Globus and GridFTP for file transfer¶
Globus is the most popular implementation of the GridFTP protocol. This is a protocol that is optimized for large data transfers over high-latency connections that may even lack reliability.
Globus data transfers happen between so-called endpoints. The endpoint software can be installed on big file servers -- and many supercomputer centers will offer a Globus endpoint to access your data there -- but there is also more feature-limited "personal endpoint" software to turn your desktop or laptop in a Globus endpoint. However, you don't need any specific software to initiate a data transfer between two endpoints. This is done via a web interface provided by the Globus service (globus.org). In this process, your actual data does not pass through the Globus.org servers nor through the computer on which you initiate the transfer but is transferred directly between the two end points. If connections get interrupted, data transfer will be restarted automatically when the connection is restored.

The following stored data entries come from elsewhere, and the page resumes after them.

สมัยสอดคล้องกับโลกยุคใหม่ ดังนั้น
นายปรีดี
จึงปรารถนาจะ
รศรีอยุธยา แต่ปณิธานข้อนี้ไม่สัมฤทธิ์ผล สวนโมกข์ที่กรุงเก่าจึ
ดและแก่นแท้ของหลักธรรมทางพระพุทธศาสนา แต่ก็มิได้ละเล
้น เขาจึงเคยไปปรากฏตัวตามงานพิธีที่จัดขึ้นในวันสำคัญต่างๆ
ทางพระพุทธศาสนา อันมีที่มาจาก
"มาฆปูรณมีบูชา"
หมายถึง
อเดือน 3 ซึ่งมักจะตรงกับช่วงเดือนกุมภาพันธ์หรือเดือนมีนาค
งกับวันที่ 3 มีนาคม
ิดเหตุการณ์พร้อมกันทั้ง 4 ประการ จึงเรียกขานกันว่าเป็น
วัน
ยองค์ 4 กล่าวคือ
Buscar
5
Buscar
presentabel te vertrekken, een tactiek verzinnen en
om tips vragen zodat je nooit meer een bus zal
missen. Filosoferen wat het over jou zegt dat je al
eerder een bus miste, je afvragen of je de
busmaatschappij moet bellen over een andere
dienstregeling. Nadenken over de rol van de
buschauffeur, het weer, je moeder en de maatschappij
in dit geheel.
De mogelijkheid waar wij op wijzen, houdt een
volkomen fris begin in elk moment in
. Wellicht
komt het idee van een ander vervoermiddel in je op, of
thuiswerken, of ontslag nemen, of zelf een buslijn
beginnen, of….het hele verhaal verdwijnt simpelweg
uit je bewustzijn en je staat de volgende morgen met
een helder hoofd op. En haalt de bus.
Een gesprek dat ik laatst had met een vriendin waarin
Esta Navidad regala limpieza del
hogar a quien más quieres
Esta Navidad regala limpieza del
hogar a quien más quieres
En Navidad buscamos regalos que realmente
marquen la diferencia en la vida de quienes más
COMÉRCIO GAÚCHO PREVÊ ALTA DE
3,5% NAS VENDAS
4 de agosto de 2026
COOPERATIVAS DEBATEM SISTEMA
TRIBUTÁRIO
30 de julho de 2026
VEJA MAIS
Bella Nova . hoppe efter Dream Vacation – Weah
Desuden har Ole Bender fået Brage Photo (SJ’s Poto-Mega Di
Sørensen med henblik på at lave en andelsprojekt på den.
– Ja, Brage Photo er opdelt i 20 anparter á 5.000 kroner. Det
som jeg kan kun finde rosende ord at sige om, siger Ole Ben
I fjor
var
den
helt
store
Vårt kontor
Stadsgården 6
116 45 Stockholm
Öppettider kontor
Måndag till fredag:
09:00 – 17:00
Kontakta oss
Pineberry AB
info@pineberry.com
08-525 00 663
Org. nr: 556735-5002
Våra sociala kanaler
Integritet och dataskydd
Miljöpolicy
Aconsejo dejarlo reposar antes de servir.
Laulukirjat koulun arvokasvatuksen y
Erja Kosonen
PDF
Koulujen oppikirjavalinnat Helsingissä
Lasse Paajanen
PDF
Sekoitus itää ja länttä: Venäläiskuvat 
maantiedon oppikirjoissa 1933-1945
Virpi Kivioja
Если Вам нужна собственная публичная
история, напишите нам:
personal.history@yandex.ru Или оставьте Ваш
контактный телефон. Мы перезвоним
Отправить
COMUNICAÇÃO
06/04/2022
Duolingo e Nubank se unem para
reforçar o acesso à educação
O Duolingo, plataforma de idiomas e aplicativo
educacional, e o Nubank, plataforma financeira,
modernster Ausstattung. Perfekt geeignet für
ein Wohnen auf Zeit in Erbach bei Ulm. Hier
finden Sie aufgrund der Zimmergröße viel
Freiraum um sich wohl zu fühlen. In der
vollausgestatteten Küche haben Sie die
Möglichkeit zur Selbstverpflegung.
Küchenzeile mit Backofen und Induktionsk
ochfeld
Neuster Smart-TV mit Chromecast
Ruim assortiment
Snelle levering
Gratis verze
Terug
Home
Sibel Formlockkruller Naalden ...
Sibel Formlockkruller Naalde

So, among others, you can:
-
Transfer data between a supercomputer and a file server on your department (provided both are Globus endpoints), initiating the transfer from your laptop or even smartphone. Ones the data transfer is initiated, there is no need to keep your laptop or smartphone connected as it is not directly involved in the data transfer.
-
Transfer data between two supercomputers on which you have an account (which really is exactly the same case as the previous one).
-
Transfer data to or from your laptop. In this case, you need to install personal endpoint software on your laptop and register it with the globus.org service. However, you can unplug your laptop from the network while the data transfer is going on. The data transfer will automatically resume when your laptop is on the network again. This makes this a lot more user-friendly technology to transfer large amounts of data than sftp, as sftp connections do not automatically restart when interrupted.